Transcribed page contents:
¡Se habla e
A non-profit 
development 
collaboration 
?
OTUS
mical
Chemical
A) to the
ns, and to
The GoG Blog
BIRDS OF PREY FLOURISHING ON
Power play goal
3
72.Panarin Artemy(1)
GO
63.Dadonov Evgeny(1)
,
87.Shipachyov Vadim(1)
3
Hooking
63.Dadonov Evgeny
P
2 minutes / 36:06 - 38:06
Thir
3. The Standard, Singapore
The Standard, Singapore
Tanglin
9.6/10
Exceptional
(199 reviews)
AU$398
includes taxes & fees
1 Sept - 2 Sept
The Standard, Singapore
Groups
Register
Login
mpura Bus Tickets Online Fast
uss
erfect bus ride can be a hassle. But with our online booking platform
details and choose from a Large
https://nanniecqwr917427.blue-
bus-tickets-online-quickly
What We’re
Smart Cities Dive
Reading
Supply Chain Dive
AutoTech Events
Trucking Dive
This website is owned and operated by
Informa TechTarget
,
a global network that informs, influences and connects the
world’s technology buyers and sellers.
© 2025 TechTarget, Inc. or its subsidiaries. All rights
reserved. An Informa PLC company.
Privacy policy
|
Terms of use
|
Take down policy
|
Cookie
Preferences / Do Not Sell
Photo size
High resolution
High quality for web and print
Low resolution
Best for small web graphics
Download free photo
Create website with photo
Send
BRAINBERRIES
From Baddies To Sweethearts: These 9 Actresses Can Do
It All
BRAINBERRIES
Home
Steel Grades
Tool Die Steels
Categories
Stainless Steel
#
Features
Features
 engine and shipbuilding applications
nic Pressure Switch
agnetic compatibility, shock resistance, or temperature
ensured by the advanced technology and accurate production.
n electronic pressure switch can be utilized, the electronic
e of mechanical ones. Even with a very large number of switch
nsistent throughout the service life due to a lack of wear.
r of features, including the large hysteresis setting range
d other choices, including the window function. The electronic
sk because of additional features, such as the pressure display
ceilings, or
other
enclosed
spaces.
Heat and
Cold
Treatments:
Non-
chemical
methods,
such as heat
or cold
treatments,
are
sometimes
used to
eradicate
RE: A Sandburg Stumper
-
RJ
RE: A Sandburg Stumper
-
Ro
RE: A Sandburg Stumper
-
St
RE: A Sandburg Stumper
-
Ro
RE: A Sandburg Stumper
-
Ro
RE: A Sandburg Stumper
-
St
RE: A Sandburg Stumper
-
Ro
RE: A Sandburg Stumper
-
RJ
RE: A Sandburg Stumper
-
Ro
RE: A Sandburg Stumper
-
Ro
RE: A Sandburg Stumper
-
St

§ What is being asked: Print the entries again so that each one matches exactly.

§ Answer:
¡Se habla e
A non-profit 
development 
collaboration 
?
OTUS
mical
Chemical
A) to the
ns, and to
The GoG Blog
BIRDS OF PREY FLOURISHING ON
Power play goal
3
72.Panarin Artemy(1)
GO
63.Dadonov Evgeny(1)
,
87.Shipachyov Vadim(1)
3
Hooking
63.Dadonov Evgeny
P
2 minutes / 36:06 - 38:06
Thir
3. The Standard, Singapore
The Standard, Singapore
Tanglin
9.6/10
Exceptional
(199 reviews)
AU$398
includes taxes & fees
1 Sept - 2 Sept
The Standard, Singapore
Groups
Register
Login
mpura Bus Tickets Online Fast
uss
erfect bus ride can be a hassle. But with our online booking platform
details and choose from a Large
https://nanniecqwr917427.blue-
bus-tickets-online-quickly
What We’re
Smart Cities Dive
Reading
Supply Chain Dive
AutoTech Events
Trucking Dive
This website is owned and operated by
Informa TechTarget
,
a global network that informs, influences and connects the
world’s technology buyers and sellers.
© 2025 TechTarget, Inc. or its subsidiaries. All rights
reserved. An Informa PLC company.
Privacy policy
|
Terms of use
|
Take down policy
|
Cookie
Preferences / Do Not Sell
Photo size
High resolution
High quality for web and print
Low resolution
Best for small web graphics
Download free photo
Create website with photo
Send
BRAINBERRIES
From Baddies To Sweethearts: These 9 Actresses Can Do
It All
BRAINBERRIES
Home
Steel Grades
Tool Die Steels
Categories
Stainless Steel
#
Features
Features
 engine and shipbuilding applications
nic Pressure Switch
agnetic compatibility, shock resistance, or temperature
ensured by the advanced technology and accurate production.
n electronic pressure switch can be utilized, the electronic
e of mechanical ones. Even with a very large number of switch
nsistent throughout the service life due to a lack of wear.
r of features, including the large hysteresis setting range
d other choices, including the window function. The electronic
sk because of additional features, such as the pressure display
ceilings, or
other
enclosed
spaces.
Heat and
Cold
Treatments:
Non-
chemical
methods,
such as heat
or cold
treatments,
are
sometimes
used to
eradicate
RE: A Sandburg Stumper
-
RJ
RE: A Sandburg Stumper
-
Ro
RE: A Sandburg Stumper
-
St
RE: A Sandburg Stumper
-
Ro
RE: A Sandburg Stumper
-
Ro
RE: A Sandburg Stumper
-
St
RE: A Sandburg Stumper
-
Ro
RE: A Sandburg Stumper
-
RJ
RE: A Sandburg Stumper
-
Ro
RE: A Sandburg Stumper
-
Ro
RE: A Sandburg Stumper
-
St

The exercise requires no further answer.